## Listed entries

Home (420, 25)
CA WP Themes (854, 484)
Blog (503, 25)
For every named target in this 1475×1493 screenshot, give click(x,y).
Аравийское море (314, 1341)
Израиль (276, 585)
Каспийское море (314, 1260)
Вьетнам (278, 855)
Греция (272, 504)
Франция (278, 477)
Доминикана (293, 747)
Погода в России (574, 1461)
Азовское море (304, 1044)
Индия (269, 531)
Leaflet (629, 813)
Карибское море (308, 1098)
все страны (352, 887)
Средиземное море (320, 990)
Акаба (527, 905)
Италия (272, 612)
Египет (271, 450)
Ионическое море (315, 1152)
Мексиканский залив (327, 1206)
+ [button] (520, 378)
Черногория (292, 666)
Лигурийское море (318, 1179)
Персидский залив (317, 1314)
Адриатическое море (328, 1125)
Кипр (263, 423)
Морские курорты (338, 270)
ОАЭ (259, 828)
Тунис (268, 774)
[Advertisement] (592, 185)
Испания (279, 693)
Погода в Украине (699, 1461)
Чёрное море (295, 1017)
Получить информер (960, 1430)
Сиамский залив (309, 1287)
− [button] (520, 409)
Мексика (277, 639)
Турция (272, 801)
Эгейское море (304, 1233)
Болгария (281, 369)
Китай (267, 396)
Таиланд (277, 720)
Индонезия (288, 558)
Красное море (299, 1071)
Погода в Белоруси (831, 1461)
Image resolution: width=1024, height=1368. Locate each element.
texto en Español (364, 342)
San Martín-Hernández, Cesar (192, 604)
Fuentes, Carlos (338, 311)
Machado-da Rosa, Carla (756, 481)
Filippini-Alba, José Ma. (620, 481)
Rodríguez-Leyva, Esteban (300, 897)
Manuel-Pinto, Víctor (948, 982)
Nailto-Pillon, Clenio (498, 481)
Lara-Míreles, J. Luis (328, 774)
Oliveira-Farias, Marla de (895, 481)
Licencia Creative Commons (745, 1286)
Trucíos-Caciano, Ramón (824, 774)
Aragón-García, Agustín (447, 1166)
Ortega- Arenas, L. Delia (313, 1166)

## What needs to be done
Your task for the entries above: copy exactly the span starting with the line with "Италия (272, 612)" and going on through the line with "Кипр (263, 423)", both lines included, and nothing else.

## Exercise response
Италия (272, 612)
Египет (271, 450)
Ионическое море (315, 1152)
Мексиканский залив (327, 1206)
+ [button] (520, 378)
Черногория (292, 666)
Лигурийское море (318, 1179)
Персидский залив (317, 1314)
Адриатическое море (328, 1125)
Кипр (263, 423)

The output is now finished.